我几乎无暇欣赏这个种满了植物和贴满了彩色釉面砖的宽敞庭院,因为那个金发的女人很快就回来了,手里还拿着一小盘甜点。她在我身旁的一张椅子上坐下,又把小盘子搁在了另一张椅子上,对我说:
“您不会等很久的。我教她每次进门之前都要按门铃。我之前告诉过她,如果出去的时候把门开着,家里可能会遭贼。”
我想要说些什么,却发不出声音,就仿佛我在一个口袋里努力翻找我的声音,过了许久,我才终于找到了它。
“她的品位很好。”
然而话音未落,女人便打断了我:
“不是她的品位好,而是之前住在这儿的一位绅士品位好。他是个医生,后来因为女儿死了,就把这座房子卖给了现在这位;她接手房子的时候还很年轻,但已经是个寡妇了,而且还是个有钱的寡妇。”
她把烟灰弹到了摇摇欲坠的小盘子里。
“不过那位医生在的时候,家里并没有钢琴。家里的钢琴是现在那位买的;不过,她一直因为这件事懊悔不已。”
我瞪大眼睛望向她——嘴巴也可能大张着。她似乎很喜欢我倾听的方式,因为她最初表现出来的冷漠已经消失了,取而代之的没完没了的唠叨。她喋喋不休,直到主人出现才住口。她最喜欢谈论的是有关穆涅卡夫人的事情,不管她把话题扯到哪里,最后总是会不知不觉地慢慢绕回到穆涅卡夫人身上。
我问道:
“穆涅卡夫人同您一样高吗?”
女人大笑起来:
“我们刚搬到这里的时候,我得把所有的镜子都移到低处。我是倒霉透了,每天要弯腰照镜子。”
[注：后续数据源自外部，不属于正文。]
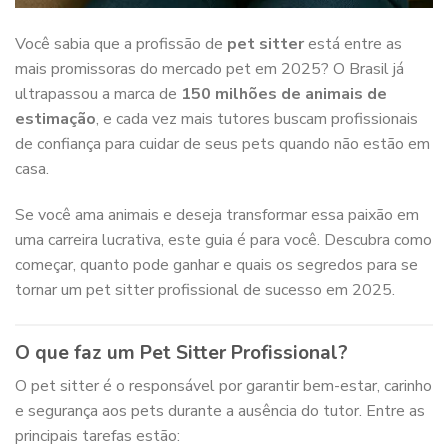
Você sabia que a profissão de
pet sitter
está entre as
mais promissoras do mercado pet em 2025? O Brasil já
ultrapassou a marca de
150 milhões de animais de
estimação
, e cada vez mais tutores buscam profissionais
de confiança para cuidar de seus pets quando não estão em
casa.
Se você ama animais e deseja transformar essa paixão em
uma carreira lucrativa, este guia é para você. Descubra como
começar, quanto pode ganhar e quais os segredos para se
tornar um pet sitter profissional de sucesso em 2025.
O que faz um Pet Sitter Profissional?
O pet sitter é o responsável por garantir bem-estar, carinho
e segurança aos pets durante a ausência do tutor. Entre as
principais tarefas estão:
忽然之间,她的话题又跳回到了钢琴上,就好像她刚才离开了一个正在炖煮的锅,而现在又不得不回到炉灶前搅拌。她说:
“她为买钢琴这事儿可是悔得连肠子都青了。她那时候买钢琴是为了她当时的男朋友。他为她写了一首探戈舞曲,又以她的名字‘穆涅卡’来命名那首曲子。然后,有一天晚上,他说要坐船去布宜诺斯艾利斯,还说不想有人去送他。不过,穆涅卡执意要去,我就陪她去了港口。但他迟迟没有出现,直到船快出发的时候才匆匆赶到——手里挽着另一个女人的胳膊,俩人一起飞快地跑上了舷梯。
盛甜品的盘子似乎再次摇摇欲坠,我赶紧伸出手去接。她看出了我的意图,让我不要担心。然而就在这时,门铃响了,她抓起盘子飞快地跑向门口,然后便消失在了那片鹳鸟捕鱼的风景之中。
不久之后,我看到一片紫色的影子压在了门厅通往庭院的那扇门上,并听到了指甲不耐烦地敲击着玻璃的声响。大块头的女人打开了门,一个身材矮小的女人立刻走了进来,开始和大块头讲起有关屠夫的事情。我感到那个刚进门的女人斜着眼睛看向我,她的侧影展现在我的眼前。尽管她看起来上了年纪,但并不算难看。但我仍然记得当她缓缓地转过脸、和我正面对视的那一刻,在我心头涌起的感觉:那张脸是如此的“狭窄”,那一瞬间,我感到毛骨悚然:就好像我路过一排正面看上去还算体面的房子,但当我走到它们的侧面的时候,竟发现那些建筑没有进深:房子只有三面,除了正面之外,另外两面搭在一起,围成了一个尖角。几乎可以说,她的脸只存在于侧面:从正面看上去,她脸部的宽度勉强容得下两只眼睛,而眼睛还是斜视的:左眼的目光正对前方,而右眼则望向右侧。为了弥补脸部的狭窄,她梳了一个海角头,里面掺杂着各种颜色的头发:黑色、深浅不一的棕色,以及几缕脏兮兮的白色。在“海角”的最顶端,各色头发汇集在一起,扎起了一个小小的发髻。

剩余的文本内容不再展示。